■ Your assignment ■
Transcribe each line of the records below exactly, excluding any embedded images.

*** Supplied entries ***

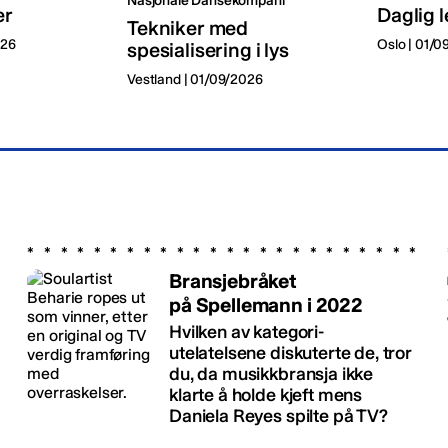
Nasjonale Dansekompani
er
Daglig l
Tekniker med
026
Oslo | 01/
spesialisering i lys
Vestland | 01/09/2026
Bransjebråket
på Spellemann i 2022
Hvilken av kategori-
utelatelsene diskuterte de, tror
du, da musikkbransja ikke
klarte å holde kjeft mens
Daniela Reyes spilte på TV?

*** End of Supplied entries ***

■ Answer box ■
Nasjonale Dansekompani
er
Daglig l
Tekniker med
026
Oslo | 01/
spesialisering i lys
Vestland | 01/09/2026
Bransjebråket
på Spellemann i 2022
Hvilken av kategori-
utelatelsene diskuterte de, tror
du, da musikkbransja ikke
klarte å holde kjeft mens
Daniela Reyes spilte på TV?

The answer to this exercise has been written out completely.